Artemie Li is a renegade scientist turned writer. You can find her making jokes and being occasionally serious as @ArtemieLi on Twitter and Instagram.

Artemie has written 1 article for us.

12 Comments

  1. I’m also mixed asian (indian) and white and cannot agree more with the “exotic allure” comment… it’s exhausting at times. My strategy is to date and befriend other mixed people :)

    • Oops, that was a reply. But yeah. Very. relatable. content. and beautifully written!! thank you!!!

  2. This is something I’ve never thought about and now I can’t believe I never have, I loved reading this!

  3. Wow, such a compelling personal narrative and an analysis of beauty as a social construct all rolled into one. I loved this.

  4. Loved this, I have had some similar experiences within the US and I appreciate your frank discussion of beauty standards charging by geographic area.

  5. Holy cow- this is something I’ve really been thinking about for the past month or so during my trip through a few countries and one of my grandparents’ homeland. I’ve been intrigued with how race and beauty is perceived in different areas of the U.S. and areas of the world. For background purposes, only one of my grandparents is Asian, but my features definitely reflect more of that aspect of my heritage than my siblings’ do.

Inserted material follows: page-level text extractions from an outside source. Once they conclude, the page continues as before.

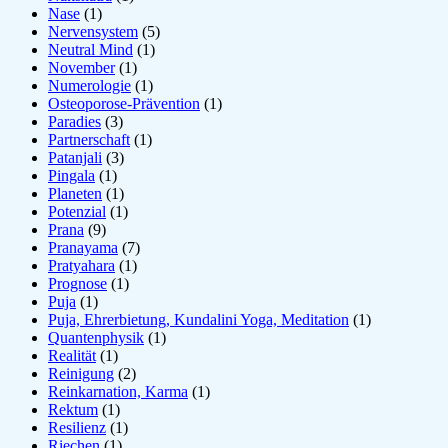
Nase
(1)
Nervensystem
(5)
Neutral Mind
(1)
November
(1)
Numerologie
(1)
Osteoporose-Prävention
(1)
Paradies
(3)
Partnerschaft
(1)
Patanjali
(3)
Pingala
(1)
Planeten
(1)
Potenzial
(1)
Prana
(9)
Pranayama
(7)
Pratyahara
(1)
Prognose
(1)
Puja
(1)
Puja, Ehrerbietung, Kundalini Yoga, Meditation
(1)
Quantenphysik
(1)
Realität
(1)
Reinigung
(2)
Reinkarnation, Karma
(1)
Rektum
(1)
Resilienz
(1)
Riechen
(1)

    I was always aware of how I didn’t quite fit into the Caucasian beauty standards when I was younger. I was also aware that I wasn’t so Asian that I looked like my full-Asian friends, too. I didn’t think about it too much, although as I grew older, I often wished that I looked more one way or the other.

    My real curiosity began when I was signing up for a community center membership in rural Ohio. I didn’t even put a race down, because I wasn’t really sure what to put anymore and didn’t think it important. The man inputting my information in the computer while reading it out loud took a look up and studied me. “Race… Asian,” he says as he continues completing my registration.

    Before leaving for my trip, a family friend said “China? You’ll fit right in.” I knew full well that my looks would not. I’m not even Chinese at all.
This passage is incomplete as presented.